According to CNN Money, Amazon founder and CEO Jeff Bezos is officially the richest person of all time. According to documents, his company made more than $5 billion in 2017 and didn't pay a dime of federal income taxes.
This is evident from Amazon's Form 10-K, which is an annual report required by the U.S. Securities and Exchange Commission (SEC), meant to give a summary of a company's fiscal performance
In a blog post published on the Institute on Taxation and Economic Policy's official website, Matthew Gardner, senior fellow at the institute, detailed what he calls Amazon's "decades-long strategy of exploiting state sales tax loopholes." During the previous five years, Gardner asserted, Amazon paid a federal income tax rate of just 11.4 percent. During the same time period, the company reported profits of $8.2 billion.
The Institute on Taxation and Economic Policy (ITEP) is a non-partisan think tank that works on state and federal tax policy issues
Furthermore, according to the same institute, the Trump administration's corporate tax cuts -- although they have taken effect on January 1 -- include a special clause for companies that have managed to postpone past tax liability. The clause, which essentially rewards companies like Amazon for postponing the taxation of their income, is the source of Amazon's $789 million windfall.
In September 2017, Amazon announced that it would be building a second headquarters. As Quartz reported, Amazon initially received 238 bids from cities all over the United States, but narrowed the list down later on. This caused a bidding war, with participating cities competing against each other, offering tax breaks, free land, and various incentive packages. Only a few politicians have spoken up against this, most notably Rohit Ro Khanna, U.S. Democratic representative for California's 17th congressional district, who told The Intercept, "The cities should not compete against each other in a race to the bottom. It's absurd for the taxpayers to offer subsidies to one of the richest companies in the world."
Matthew Gardner is of similar opinion.
"For states contemplating tax incentives for Amazon, the salient question is: what do you give a tax avoider who already has everything?"The Nation's Stacy Mitchell, meanwhile, believes that Amazon does not yet have everything, but it certainly aims to. In her words, "Amazon doesn't just want to dominate the market -- it wants to become the market."

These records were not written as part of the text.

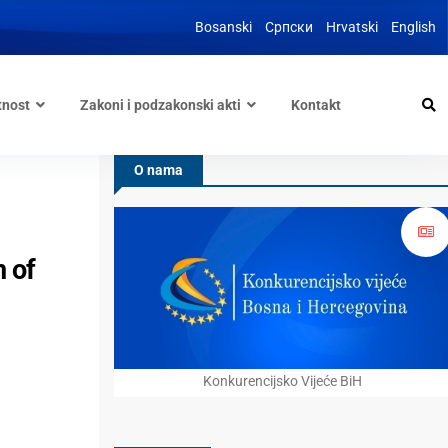
Bosanski
Српски
Hrvatski
English
tnost
Zakoni i podzakonski akti
Kontakt
O nama
 of
Konkurencijsko Vijeće BiH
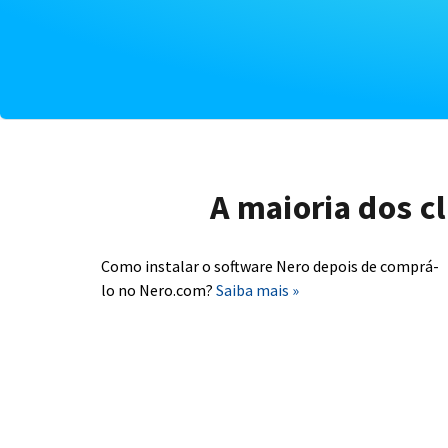
A maioria dos c
Como instalar o software Nero depois de comprá-
lo no Nero.com?
Saiba mais »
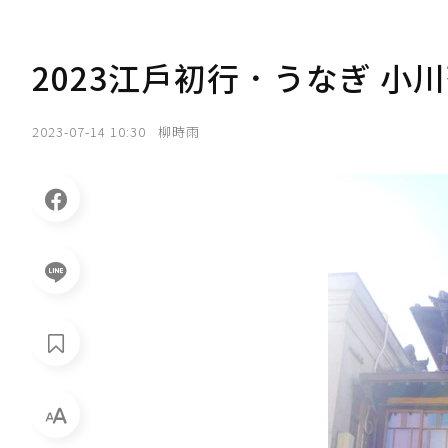
2023江戶初行．うなぎ 小
2023-07-14 10:30
柳時雨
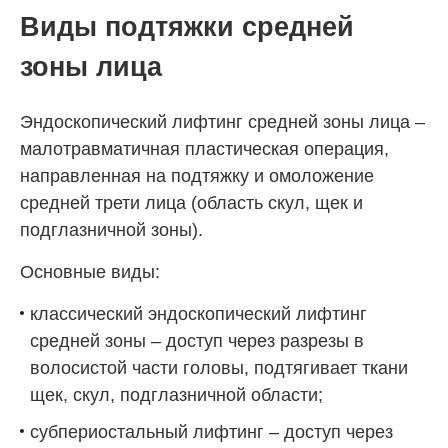
Виды подтяжки средней
зоны лица
Эндоскопический лифтинг средней зоны лица –
малотравматичная пластическая операция,
направленная на подтяжку и омоложение
средней трети лица (область скул, щек и
подглазничной зоны).
Основные виды:
классический эндоскопический лифтинг
средней зоны – доступ через разрезы в
волосистой части головы, подтягивает ткани
щек, скул, подглазничной области;
субпериостальный лифтинг – доступ через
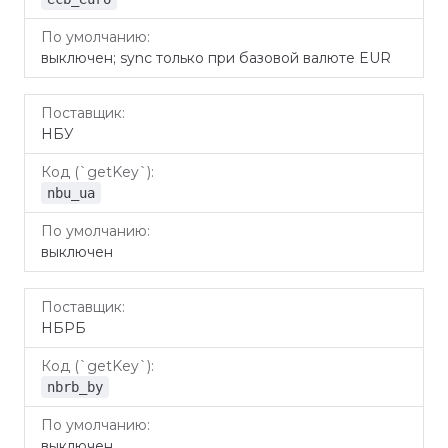
выключен; sync только при базовой валюте EUR
НБУ
nbu_ua
выключен
НБРБ
nbrb_by
выключен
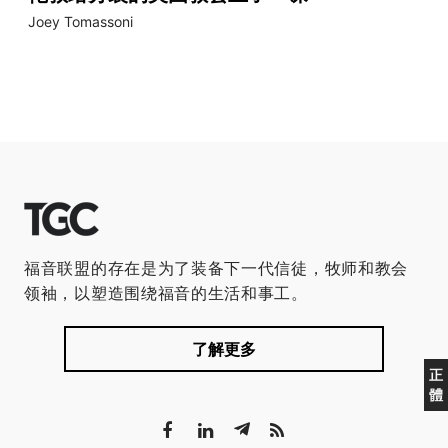
Joey Tomassoni
福音联盟的存在是为了装备下一代信徒，牧师和教会
领袖，以塑造围绕福音的生活和事工。
了解更多
正
體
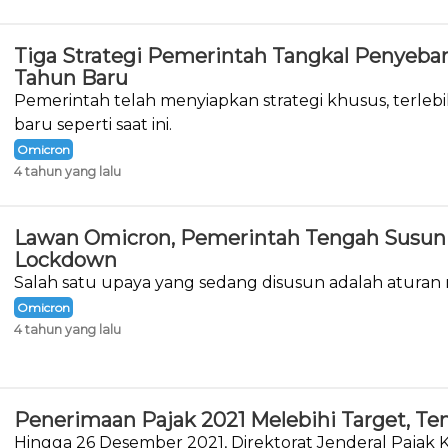
Tiga Strategi Pemerintah Tangkal Penyeba
Tahun Baru
Pemerintah telah menyiapkan strategi khusus, terlebi
baru seperti saat ini.
Omicron
4 tahun yang lalu
Lawan Omicron, Pemerintah Tengah Susun 
Lockdown
Salah satu upaya yang sedang disusun adalah aturan
Omicron
4 tahun yang lalu
Penerimaan Pajak 2021 Melebihi Target, Te
Hingga 26 Desember 2021, Direktorat Jenderal Pajak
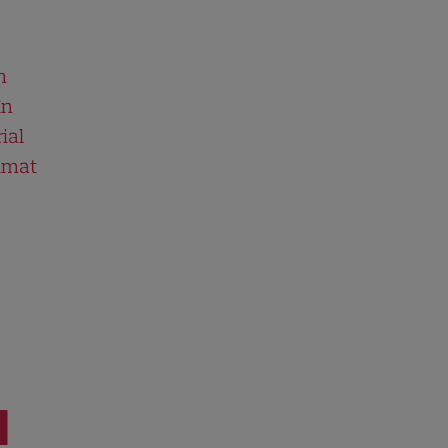
n
în
ial
ilmat
I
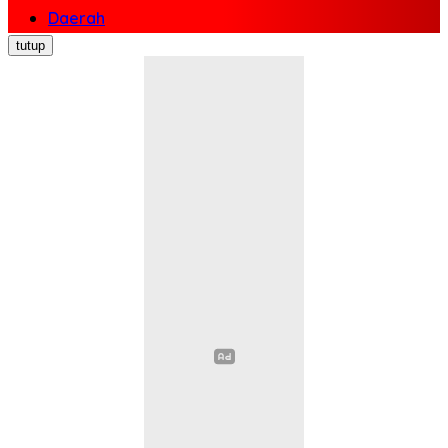
Daerah
Nasional
tutup
Politik
Ekonomi Bisnis
Hukum Kriminal
Pendidikan
Kesehatan
Sosial Budaya
Pariwisata
Opini
Olahraga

In an extensive report, Mitchell criticized the tech giant's monopolistic tendencies, as well as the lack of government intervention, quoting Chamath Palihapitiya, a venture capitalist and owner of the Golden State Warriors, who said that Amazon is a "multitrillion-dollar monopoly hiding in plain sight."
According to Statista, Amazon's market value is in the neighborhood of $427 billion, which makes it the fourth most valuable company in the United States, after Apple, Alphabet, and Microsoft.